§ **Exercise brief**: For each record below, retype the text exactly and omit any image.

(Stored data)
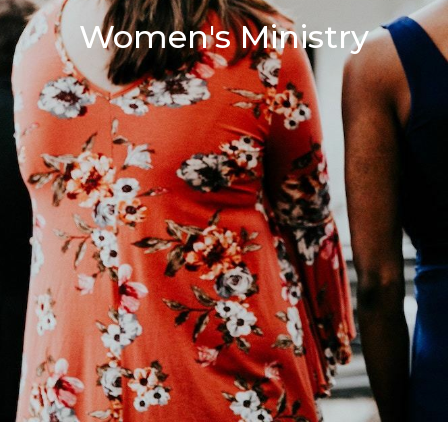
Women's Ministry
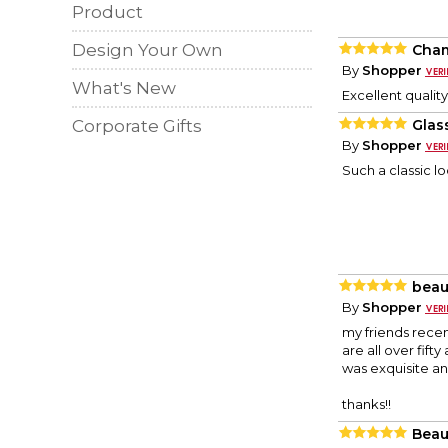
Product
Design Your Own
Cham
By
Shopper
What's New
Excellent quality
Corporate Gifts
Glas
By
Shopper
Such a classic l
beaut
By
Shopper
my friends recen
are all over fift
was exquisite an
thanks!!
Beau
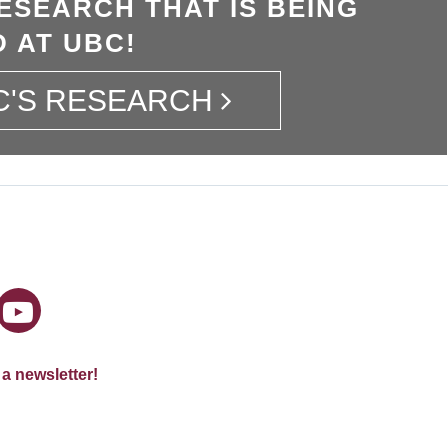
ESEARCH THAT IS BEING
 AT UBC!
C'S RESEARCH
 a newsletter!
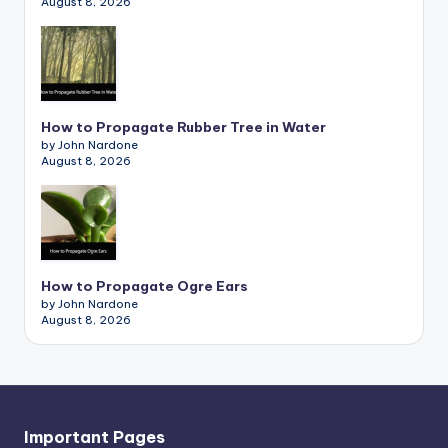
August 8, 2026
How to Propagate Rubber Tree in Water
by John Nardone
August 8, 2026
How to Propagate Ogre Ears
by John Nardone
August 8, 2026
Important Pages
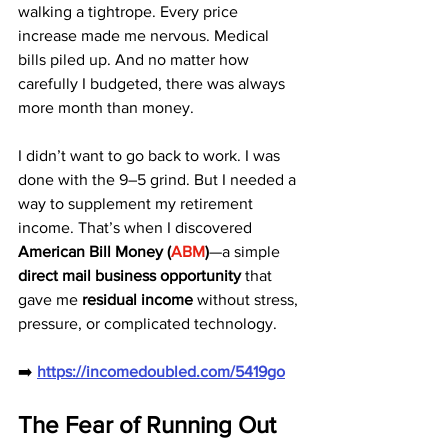
walking a tightrope. Every price 
increase made me nervous. Medical 
bills piled up. And no matter how 
carefully I budgeted, there was always 
more month than money.
I didn’t want to go back to work. I was 
done with the 9–5 grind. But I needed a 
way to supplement my retirement 
income. That’s when I discovered 
American Bill Money (
ABM
)
—a simple 
direct mail business opportunity
 that 
gave me 
residual income
 without stress, 
pressure, or complicated technology.
➡️ 
https://incomedoubled.com/5419go
The Fear of Running Out 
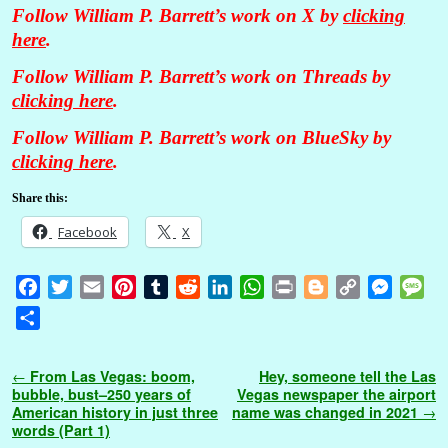
Follow William P. Barrett’s work on X by
clicking
here
.
Follow William P. Barrett’s work on Threads by
clicking here
.
Follow William P. Barrett’s work on BlueSky by
clicking here
.
Share this:
Facebook
X
F
T
E
P
T
R
L
W
P
B
C
M
M
a
w
m
i
u
e
i
h
r
l
o
e
e
S
c
i
a
n
m
d
n
a
i
o
p
s
s
h
e
t
i
t
b
d
k
t
n
g
y
s
s
a
Post navigation
←
From Las Vegas: boom,
Hey, someone tell the Las
b
t
l
e
l
i
e
s
t
g
L
e
a
r
bubble, bust–250 years of
Vegas newspaper the airport
o
e
r
r
t
d
A
e
i
n
g
American history in just three
name was changed in 2021
→
e
words (Part 1)
o
r
e
I
p
r
n
g
e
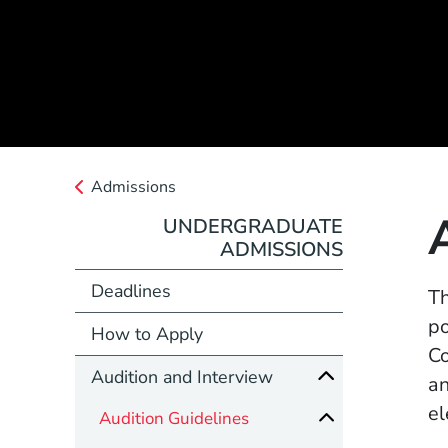
Admissions
UNDERGRADUATE
ADMISSIONS
Deadlines
Th
po
How to Apply
Co
Audition and Interview
an
el
Audition Guidelines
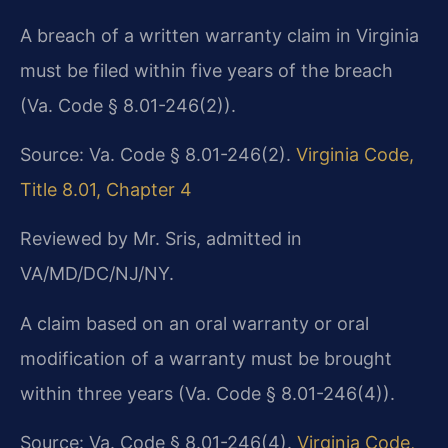
A breach of a written warranty claim in Virginia
must be filed within five years of the breach
(Va. Code § 8.01-246(2)).
Source: Va. Code § 8.01-246(2).
Virginia Code,
Title 8.01, Chapter 4
Reviewed by Mr. Sris, admitted in
VA/MD/DC/NJ/NY.
A claim based on an oral warranty or oral
modification of a warranty must be brought
within three years (Va. Code § 8.01-246(4)).
Source: Va. Code § 8.01-246(4).
Virginia Code,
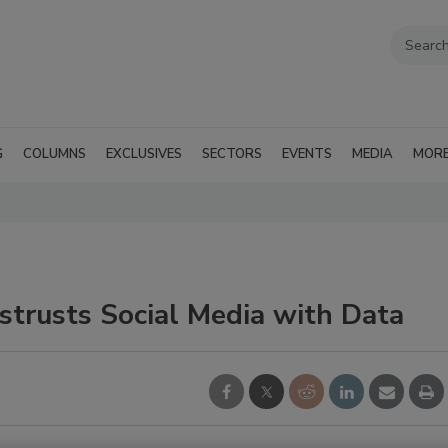
G
COLUMNS
EXCLUSIVES
SECTORS
EVENTS
MEDIA
MOR
strusts Social Media with Data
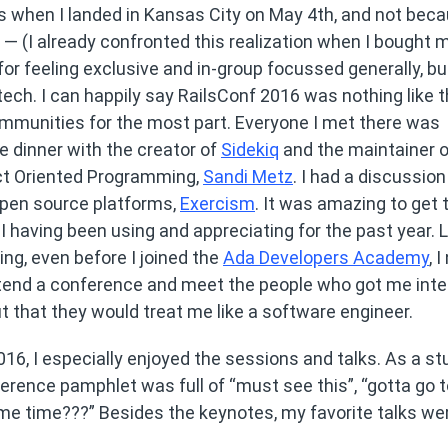
s when I landed in Kansas City on May 4th, and not beca
l — (I already confronted this realization when I bought 
or feeling exclusive and in-group focussed generally, but
ch. I can happily say RailsConf 2016 was nothing like t
ommunities for the most part. Everyone I met there was
ve dinner with the creator of
Sidekiq
and the maintainer o
ject Oriented Programming,
Sandi Metz
. I had a discussion
 open source platforms,
Exercism
. It was amazing to get t
having been using and appreciating for the past year. 
ng, even before I joined the
Ada Developers Academy
, 
ttend a conference and meet the people who got me int
ut that they would treat me like a software engineer.
6, I especially enjoyed the sessions and talks. As a st
erence pamphlet was full of “must see this”, “gotta go t
me time???” Besides the keynotes, my favorite talks we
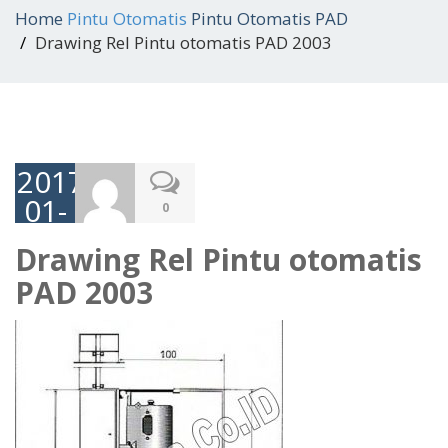
Home
Pintu Otomatis
Pintu Otomatis PAD
Drawing Rel Pintu otomatis PAD 2003
2017-
01-
0
05
Drawing Rel Pintu otomatis
PAD 2003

§ **Answer section**:
Women's Ministry
Product
Design Your Own
Cham
By
Shopper
What's New
Excellent quality
Corporate Gifts
Glas
By
Shopper
Such a classic l
beaut
By
Shopper
my friends recen
are all over fift
was exquisite an
thanks!!
Beau
ESEARCH THAT IS BEING
 AT UBC!
C'S RESEARCH
 a newsletter!
August 8, 2026
How to Propagate Rubber Tree in Water
by John Nardone
August 8, 2026
How to Propagate Ogre Ears
by John Nardone
August 8, 2026
Important Pages
walking a tightrope. Every price 
increase made me nervous. Medical 
bills piled up. And no matter how 
carefully I budgeted, there was always 
more month than money.
I didn’t want to go back to work. I was 
done with the 9–5 grind. But I needed a 
way to supplement my retirement 
income. That’s when I discovered 
American Bill Money (
ABM
)
—a simple 
direct mail business opportunity
 that 
gave me 
residual income
 without stress, 
pressure, or complicated technology.
➡️ 
https://incomedoubled.com/5419go
The Fear of Running Out 
Follow William P. Barrett’s work on X by
clicking
here
.
Follow William P. Barrett’s work on Threads by
clicking here
.
Follow William P. Barrett’s work on BlueSky by
clicking here
.
Share this:
Facebook
X
F
T
E
P
T
R
L
W
P
B
C
M
M
a
w
m
i
u
e
i
h
r
l
o
e
e
S
c
i
a
n
m
d
n
a
i
o
p
s
s
h
e
t
i
t
b
d
k
t
n
g
y
s
s
a
Post navigation
←
From Las Vegas: boom,
Hey, someone tell the Las
b
t
l
e
l
i
e
s
t
g
L
e
a
r
bubble, bust–250 years of
Vegas newspaper the airport
o
e
r
r
t
d
A
e
i
n
g
American history in just three
name was changed in 2021
→
e
words (Part 1)
o
r
e
I
p
r
n
g
e
Admissions
UNDERGRADUATE
ADMISSIONS
Deadlines
Th
po
How to Apply
Co
Audition and Interview
an
el
Audition Guidelines
A breach of a written warranty claim in Virginia
must be filed within five years of the breach
(Va. Code § 8.01-246(2)).
Source: Va. Code § 8.01-246(2).
Virginia Code,
Title 8.01, Chapter 4
Reviewed by Mr. Sris, admitted in
VA/MD/DC/NJ/NY.
A claim based on an oral warranty or oral
modification of a warranty must be brought
within three years (Va. Code § 8.01-246(4)).
Source: Va. Code § 8.01-246(4).
Virginia Code,
G
COLUMNS
EXCLUSIVES
SECTORS
EVENTS
MEDIA
MOR
strusts Social Media with Data
s when I landed in Kansas City on May 4th, and not beca
l — (I already confronted this realization when I bought 
or feeling exclusive and in-group focussed generally, but
ch. I can happily say RailsConf 2016 was nothing like t
ommunities for the most part. Everyone I met there was
ve dinner with the creator of
Sidekiq
and the maintainer o
ject Oriented Programming,
Sandi Metz
. I had a discussion
 open source platforms,
Exercism
. It was amazing to get t
having been using and appreciating for the past year. 
ng, even before I joined the
Ada Developers Academy
, 
ttend a conference and meet the people who got me int
ut that they would treat me like a software engineer.
6, I especially enjoyed the sessions and talks. As a st
erence pamphlet was full of “must see this”, “gotta go t
me time???” Besides the keynotes, my favorite talks we
Home
Pintu Otomatis
Pintu Otomatis PAD
Drawing Rel Pintu otomatis PAD 2003
2017-
01-
0
05
Drawing Rel Pintu otomatis
PAD 2003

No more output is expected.